Soft tissue sarcoma is a type of cancer that develops in the soft tissues of the body, which include muscles, tendons, fat, blood vessels, and other supporting tissues.

Types of Soft Tissue Sarcomas

• Liposarcoma: arises from fat cells
• Leiomyosarcoma: arises from smooth muscle cells
• Malignant fibrous histiocytoma: arises from fibroblasts and histiocytes
• Rhabdomyosarcoma: arises from skeletal muscle cells
• Angiosarcoma: arises from blood vessel cells
• Synovial sarcoma: arises from synovial tissue, which surrounds joints and tendons
• Gastrointestinal stromal tumor (GIST): arises from the digestive tract

Causes and Risk Factors

The exact cause of soft tissue sarcoma is not known, but certain factors may increase the risk of developing this type of cancer, including:

• Genetic disorders, such as neurofibromatosis or Li-Fraumeni syndrome
• Exposure to radiation therapy
• Chemical exposure, such as vinyl chloride or arsenic
• Family history of cancer
• Age, with most cases occurring in adults over the age of 50

Symptoms

The symptoms of soft tissue sarcoma may vary depending on the location and size of the tumor.
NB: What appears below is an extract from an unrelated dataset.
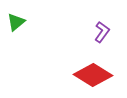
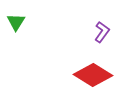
green triangle: rotated 18 degrees counterclockwise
Common symptoms include:

• A lump or swelling under the skin
• Pain or soreness in the affected area
• Weakness or numbness in the affected limb
• Bleeding or bruising in the affected area

Diagnosis

Soft tissue sarcoma is typically diagnosed using a combination of imaging tests and biopsy. Imaging tests may include:

• X-rays
• Computed tomography (CT) scans
• Magnetic resonance imaging (MRI) scans
• Positron emission tomography (PET) scans

A biopsy involves removing a sample of tissue from the affected area and examining it under a microscope for cancer cells.

Treatment

The treatment for soft tissue sarcoma depends on the type, size, and location of the tumor, as well as the overall health of the patient. Treatment options may include:

• Surgery: to remove the tumor and surrounding tissue
• Radiation therapy: to kill cancer cells using high-energy rays
• Chemotherapy: to kill cancer cells using medications
• (Targeted therapy): to target specific molecules involved in the growth and spread of cancer cells

Prognosis

The prognosis for soft tissue sarcoma varies depending on the type, size, and location of the tumor, as well as the overall health of the patient. In general, the 5-year survival rate for soft tissue sarcoma is around 50-60%. However, with early detection and treatment, the prognosis can be improved.